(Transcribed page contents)
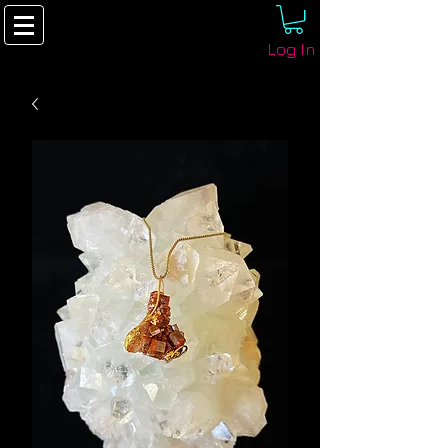
Log In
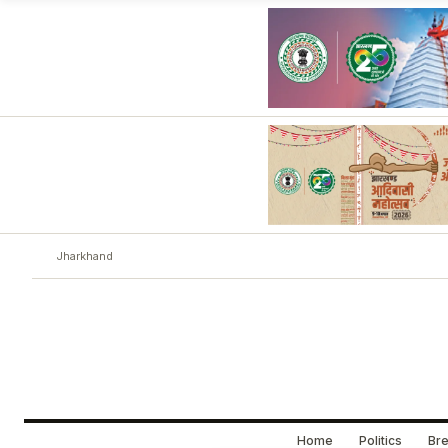
Jharkhand
Home
Politics
Bre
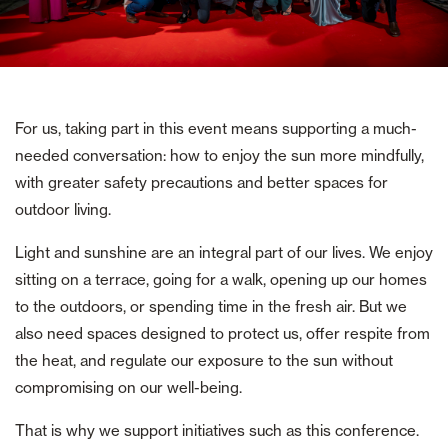
For us, taking part in this event means supporting a much-
needed conversation: how to enjoy the sun more mindfully,
with greater safety precautions and better spaces for
outdoor living.
Light and sunshine are an integral part of our lives. We enjoy
sitting on a terrace, going for a walk, opening up our homes
to the outdoors, or spending time in the fresh air. But we
also need spaces designed to protect us, offer respite from
the heat, and regulate our exposure to the sun without
compromising on our well-being.
That is why we support initiatives such as this conference.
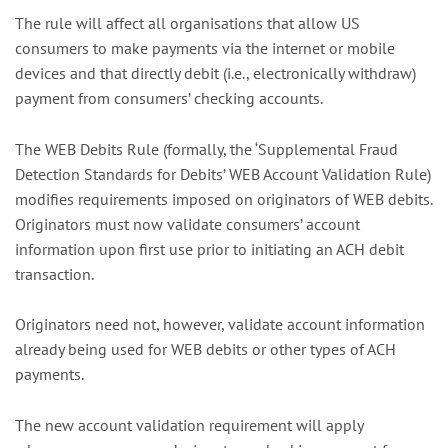
The rule will affect all organisations that allow US
consumers to make payments via the internet or mobile
devices and that directly debit (i.e., electronically withdraw)
payment from consumers’ checking accounts.
The WEB Debits Rule (formally, the ‘Supplemental Fraud
Detection Standards for Debits’ WEB Account Validation Rule)
modifies requirements imposed on originators of WEB debits.
Originators must now validate consumers’ account
information upon first use prior to initiating an ACH debit
transaction.
Originators need not, however, validate account information
already being used for WEB debits or other types of ACH
payments.
The new account validation requirement will apply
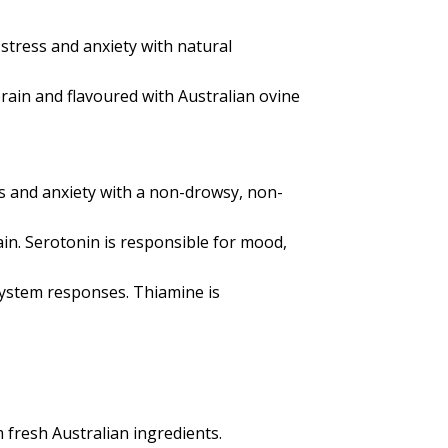
stress and anxiety with natural
rain and flavoured with Australian ovine
s and anxiety with a non-drowsy, non-
ain. Serotonin is responsible for mood,
system responses. Thiamine is
m fresh Australian ingredients.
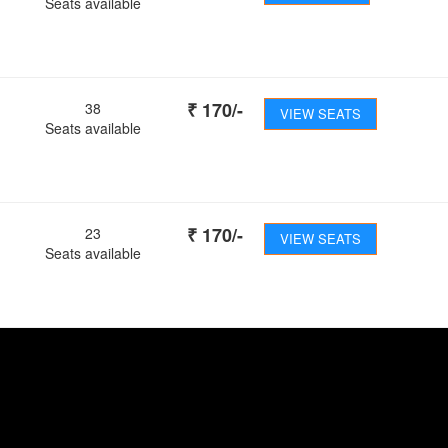
Seats available
₹
170
/-
38
VIEW SEATS
Seats available
₹
170
/-
23
VIEW SEATS
Seats available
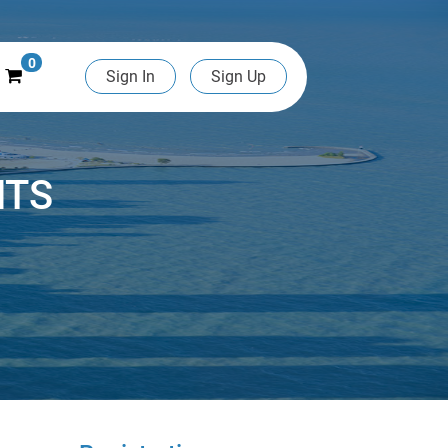
0
Sign In
Sign Up
NTS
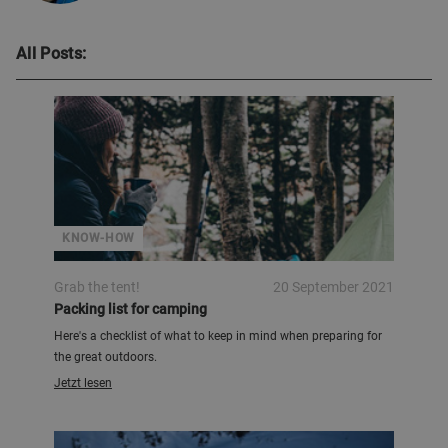
All Posts:
KNOW-HOW
Grab the tent!
20 September 2021
Packing list for camping
Here's a checklist of what to keep in mind when preparing for
the great outdoors.
Jetzt lesen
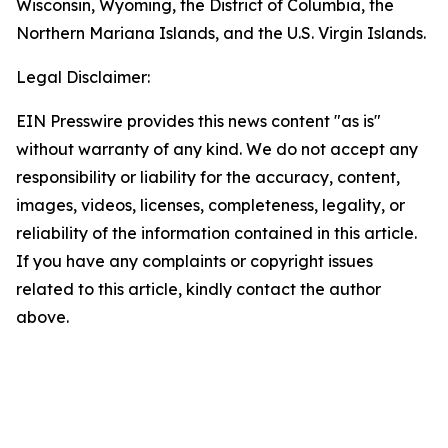
Wisconsin, Wyoming, the District of Columbia, the
Northern Mariana Islands, and the U.S. Virgin Islands.
Legal Disclaimer:
EIN Presswire provides this news content "as is"
without warranty of any kind. We do not accept any
responsibility or liability for the accuracy, content,
images, videos, licenses, completeness, legality, or
reliability of the information contained in this article.
If you have any complaints or copyright issues
related to this article, kindly contact the author
above.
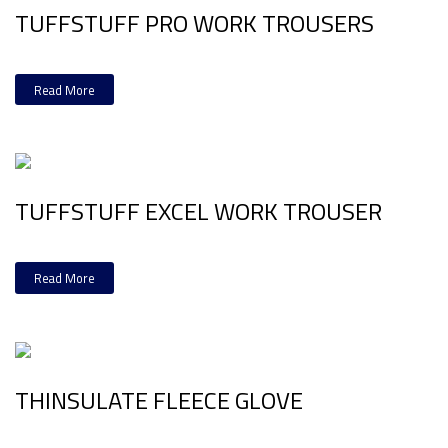
TUFFSTUFF PRO WORK TROUSERS
Read More
TUFFSTUFF EXCEL WORK TROUSER
Read More
THINSULATE FLEECE GLOVE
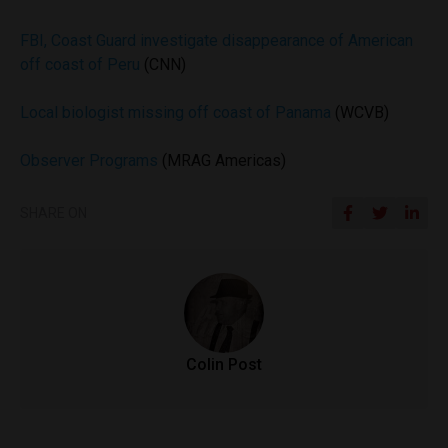
FBI, Coast Guard investigate disappearance of American
off coast of Peru
(CNN)
Local biologist missing off coast of Panama
(WCVB)
Observer Programs
(MRAG Americas)
SHARE ON
Colin Post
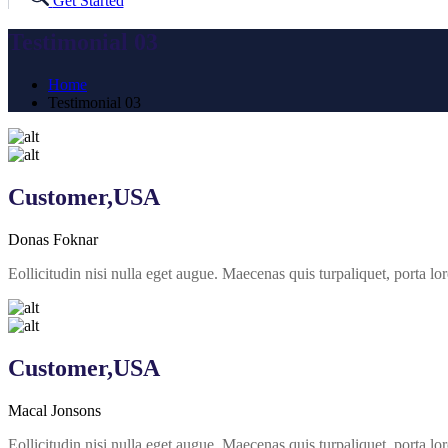
Get Started
Testimonial 03
Home
Testimonial 03
Customer,USA
Donas Foknar
Eollicitudin nisi nulla eget augue. Maecenas quis turpaliquet, porta
Customer,USA
Macal Jonsons
Eollicitudin nisi nulla eget augue. Maecenas quis turpaliquet, porta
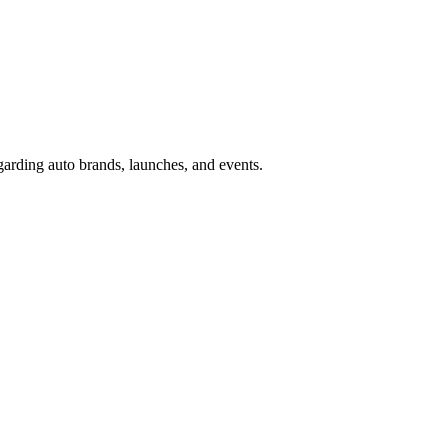
garding auto brands, launches, and events.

### EXERCISE DIRECTIONS:
Give every entry above again, exactly, and keep all pictures out of it.

### EXPECTED OUTPUT:
Log In
Jharkhand
Home
Politics
Bre
For us, taking part in this event means supporting a much-
needed conversation: how to enjoy the sun more mindfully,
with greater safety precautions and better spaces for
outdoor living.
Light and sunshine are an integral part of our lives. We enjoy
sitting on a terrace, going for a walk, opening up our homes
to the outdoors, or spending time in the fresh air. But we
also need spaces designed to protect us, offer respite from
the heat, and regulate our exposure to the sun without
compromising on our well-being.
That is why we support initiatives such as this conference.
The rule will affect all organisations that allow US
consumers to make payments via the internet or mobile
devices and that directly debit (i.e., electronically withdraw)
payment from consumers’ checking accounts.
The WEB Debits Rule (formally, the ‘Supplemental Fraud
Detection Standards for Debits’ WEB Account Validation Rule)
modifies requirements imposed on originators of WEB debits.
Originators must now validate consumers’ account
information upon first use prior to initiating an ACH debit
transaction.
Originators need not, however, validate account information
already being used for WEB debits or other types of ACH
payments.
The new account validation requirement will apply
stress and anxiety with natural
rain and flavoured with Australian ovine
s and anxiety with a non-drowsy, non-
ain. Serotonin is responsible for mood,
system responses. Thiamine is
m fresh Australian ingredients.
Seats available
₹
170
/-
38
VIEW SEATS
Seats available
₹
170
/-
23
VIEW SEATS
Seats available
0
Sign In
Sign Up
NTS
All Posts:
KNOW-HOW
Grab the tent!
20 September 2021
Packing list for camping
Here's a checklist of what to keep in mind when preparing for
the great outdoors.
Jetzt lesen
Wisconsin, Wyoming, the District of Columbia, the
Northern Mariana Islands, and the U.S. Virgin Islands.
Legal Disclaimer:
EIN Presswire provides this news content "as is"
without warranty of any kind. We do not accept any
responsibility or liability for the accuracy, content,
images, videos, licenses, completeness, legality, or
reliability of the information contained in this article.
If you have any complaints or copyright issues
related to this article, kindly contact the author
above.
TUFFSTUFF PRO WORK TROUSERS
Read More
TUFFSTUFF EXCEL WORK TROUSER
Read More
THINSULATE FLEECE GLOVE
FBI, Coast Guard investigate disappearance of American
off coast of Peru
(CNN)
Local biologist missing off coast of Panama
(WCVB)
Observer Programs
(MRAG Americas)
SHARE ON
Colin Post
Get Started
Testimonial 03
Home
Testimonial 03
Customer,USA
Donas Foknar
Eollicitudin nisi nulla eget augue. Maecenas quis turpaliquet, porta
Customer,USA
Macal Jonsons
Eollicitudin nisi nulla eget augue. Maecenas quis turpaliquet, porta
garding auto brands, launches, and events.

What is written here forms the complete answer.